I was trying to make the distinction between 2 vs 4 methods, assuming
Object array), and 14 vs 28 methods assuming individual XYZArrays.  The
second case is clearly a more egregious impact on the API so I would
definitely agree that not overloading the ByteOrder makes sense. * And yes,
I can live with that :)*

The 2 vs 4 methods refers to the next item.

2. Use of Object array:

Accepting an Object parameter is inconsistent with e.g. the
> MemorySegment.of(...) factories, which take sharp array types. In principle
> those factories could be compressed down into one (in fact the API started
> off that way, but we went back for performance issues).

That is why I posed the question wrt use of Object array:

Concern: Performance.  I would think we would be moving work that could be
> done at compile time (e.g., what type of array is it? ) to run time.   Or
> would Hotspot figure this out ?

I wasn't sure, which is why I asked. And you indicated that performance
with an Object array is an issue *and I believe you* :)

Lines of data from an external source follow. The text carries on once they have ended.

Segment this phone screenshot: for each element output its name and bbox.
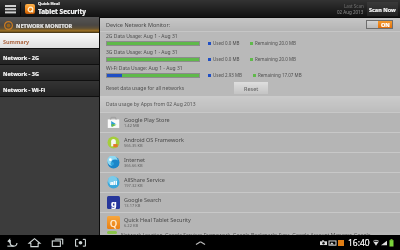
staticText: 3G Data Usage: Aug 1 - Aug 31 [106,49,178,56]
button[interactable]: Android OS Framework [100,132,400,152]
button[interactable]: Q [100,212,400,232]
button[interactable]: Scan Now [367,2,398,16]
staticText: Internet [124,156,146,163]
staticText: Reset data usage for all networks [106,85,185,92]
staticText: Device Network Monitor: [106,21,171,28]
button[interactable]: Network - Wi-Fi [0,81,99,97]
staticText: Remaining 17.07 MB [258,72,302,78]
button[interactable]: Google Play Store [100,112,400,132]
button[interactable]: Summary [0,33,99,49]
staticText: 6.22 KB [124,223,139,228]
staticText: Remaining 20.0 MB [255,40,296,46]
staticText: Data usage by Apps from 02 Aug 2013 [106,101,196,108]
staticText: 566.35 KB [124,143,143,148]
staticText: 197.32 KB [124,183,143,188]
staticText: ON [381,21,390,28]
staticText: g [111,197,117,209]
staticText: Network Location, Google Services Framew… [121,232,371,235]
button[interactable]: Network - 3G [0,65,99,81]
staticText: 2G Data Usage: Aug 1 - Aug 31 [106,33,178,40]
button[interactable]: Network - 2G [0,49,99,65]
staticText: AllShare Service [124,176,165,183]
button[interactable]: Network monitor on [367,21,392,28]
button[interactable]: Home [28,236,41,249]
button[interactable]: Reset [234,82,268,94]
staticText: Android OS Framework [124,136,184,143]
staticText: Network - 2G [3,54,39,61]
button[interactable]: Open navigation menu [0,0,20,17]
staticText: Last Scan [344,3,364,9]
staticText: 02 Aug 2013 [337,9,364,15]
staticText: Reset [244,85,259,92]
button[interactable]: Back [5,236,18,249]
button[interactable]: Recent apps [51,236,64,249]
staticText: Summary [3,38,30,45]
staticText: Used 0.0 MB [213,40,240,46]
staticText: Q [110,217,118,229]
staticText: Google Search [124,196,162,203]
staticText: 13.17 KB [124,203,141,208]
staticText: Quick Heal Tablet Security [124,216,191,223]
staticText: Used 2.93 MB [213,72,243,78]
staticText: 1.42 MB [124,123,140,128]
button[interactable]: Screen capture [74,236,87,249]
staticText: 16:40 [348,237,370,249]
staticText: Tablet Security [38,7,86,16]
staticText: Wi-Fi Data Usage: Aug 1 - Aug 31 [106,65,183,72]
button[interactable]: g [100,192,400,212]
staticText: NETWORK MONITOR [16,22,73,29]
staticText: 366.66 KB [124,163,143,168]
staticText: Google Play Store [124,116,170,123]
button[interactable]: all [100,172,400,192]
staticText: Network - Wi-Fi [3,86,46,93]
button[interactable]: Internet [100,152,400,172]
staticText: Network - 3G [3,70,39,77]
staticText: Scan Now [369,6,396,13]
staticText: Quick Heal [38,1,60,6]
staticText: Used 0.0 MB [213,56,240,62]
staticText: Remaining 20.0 MB [255,56,296,62]
button[interactable]: Show notifications [196,240,205,246]
staticText: all [110,179,118,187]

3. Native implementations:

You seem to assume that "native implementation" == better performance.

No, I don't really.  My only comment about native methods is that I don't
know where to find the C++ code so I can't figure out what is going on
under the covers.  Additionally, as you pointed out, the C2 hotspot
compiler has additional profiling it can take advantage of ... and I even
know less about that!   *So I'll leave it to you what methods should be
made native*.

*Comment*: In our Apache DataSketches library we have implemented all of
our sketching algorithms in both C++ and in Java.  And we have experienced
a number of cases where our highly-tuned java implementation handily beats
a casually constructed C++ implementation!   We have found that there are
similar issues in both languages.  If the developer tends to over-rely on
the general-purpose STL librarys in C++ it will impact performance in the
same way that over-reliance on the Java Collections library will.  But a
well-tuned C++ implementation will generally beat a well-tuned Java
implementation, but not by very much!  And with this Panama module, I am
hoping we can make the difference even less.

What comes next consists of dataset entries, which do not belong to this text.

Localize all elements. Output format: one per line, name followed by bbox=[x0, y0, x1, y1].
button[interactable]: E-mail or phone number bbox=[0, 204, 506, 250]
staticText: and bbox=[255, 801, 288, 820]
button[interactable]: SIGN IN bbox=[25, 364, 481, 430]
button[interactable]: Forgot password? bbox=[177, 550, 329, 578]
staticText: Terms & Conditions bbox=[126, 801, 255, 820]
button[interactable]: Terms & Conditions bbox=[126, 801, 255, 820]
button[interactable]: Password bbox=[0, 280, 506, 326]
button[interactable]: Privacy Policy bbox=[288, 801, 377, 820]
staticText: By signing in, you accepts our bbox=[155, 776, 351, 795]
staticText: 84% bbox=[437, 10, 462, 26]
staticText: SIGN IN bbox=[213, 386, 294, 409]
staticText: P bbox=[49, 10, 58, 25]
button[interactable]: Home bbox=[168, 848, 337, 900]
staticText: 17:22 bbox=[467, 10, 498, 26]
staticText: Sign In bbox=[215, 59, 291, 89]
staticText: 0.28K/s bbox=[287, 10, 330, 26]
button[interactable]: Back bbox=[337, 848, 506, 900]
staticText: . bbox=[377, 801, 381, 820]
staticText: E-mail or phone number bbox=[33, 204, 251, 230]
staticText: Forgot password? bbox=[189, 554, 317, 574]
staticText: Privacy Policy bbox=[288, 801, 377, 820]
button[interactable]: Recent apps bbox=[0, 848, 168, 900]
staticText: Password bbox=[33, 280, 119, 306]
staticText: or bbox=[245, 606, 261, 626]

I think we can agree that the above 3 issues can be put aside and don't
need further discussion..

****
Back to the method design:

I think if we use an instance method we should just drop the length
> parameter from the method and infer the length from the receiver segment.

This does present some usability concerns as I will highlight next.

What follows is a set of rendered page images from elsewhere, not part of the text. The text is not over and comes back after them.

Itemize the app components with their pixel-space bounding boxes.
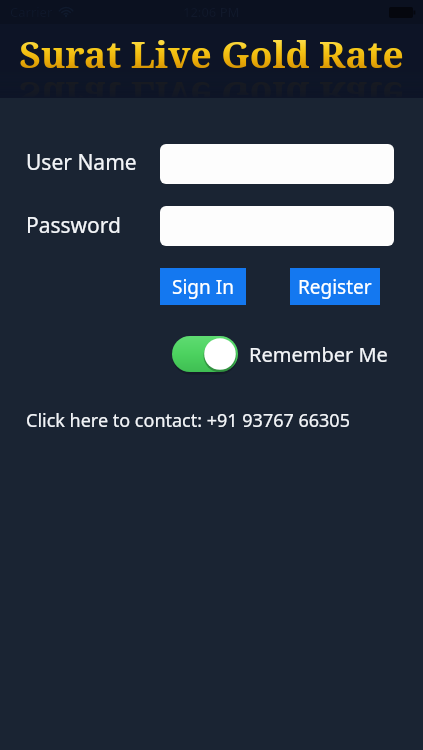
staticText: Register xyxy=(298,274,372,300)
button[interactable]: Sign In xyxy=(160,268,246,305)
staticText: Remember Me xyxy=(249,341,388,368)
button[interactable]: Click here to contact: +91 93767 66305 xyxy=(26,408,350,433)
button[interactable]: Remember Me toggle, on xyxy=(172,336,388,372)
button[interactable] xyxy=(160,144,394,184)
staticText: User Name xyxy=(26,148,137,177)
staticText: Sign In xyxy=(172,274,234,300)
staticText: Surat Live Gold Rate xyxy=(19,72,404,122)
button[interactable]: Register xyxy=(290,268,380,305)
staticText: Password xyxy=(26,211,121,240)
button[interactable]: Remember Me toggle, on xyxy=(172,336,238,372)
button[interactable] xyxy=(160,206,394,246)
staticText: Surat Live Gold Rate xyxy=(19,28,404,78)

Thoughts on your 2 X 2 table:
I think we don't need to focus on the two cases where either the segment or
the array does not exist.  These can already be handled with the current
API.  Now for the other two cases:

1. From array to existing segment, you wrote:

> segment [.asSlice(...)] .copyFrom(array, index, order)

My translation:

> dstSegment.asSlice(long dstOffsetBytes, long
> dstLengthBytes).copyFromArray(XYZ[] srcArray, int srcIndex, ByteOrder
> order);

   - The user generally has better knowledge of the array coordinates
   (start, length). Here the user would have to translate from array
   srcElements to dstLengthBytes.  I don't consider this friendly.
   - I don't think you intended to overload the existing copyFrom(segment),
   thus, copyFromArray(...).
   - The new methods *copyFromArray(XYZ[] srcArray, srcIndex, order) are *not
   as general purpose as they would it be if it included the array length
   argument, but leads to the problem of dual specification of the length both
   in bytes and array elements.

2. From segment to existing array, you wrote:

> segment [.asSlice(...)] .toXYZArray(array, index, order)

My translation:

> srcSegment.asSlice(long dstOffsetBytes, long
> dstLengthBytes).copyToArray(XYZ[] dstArray, int dstIndex, ByteOrder order)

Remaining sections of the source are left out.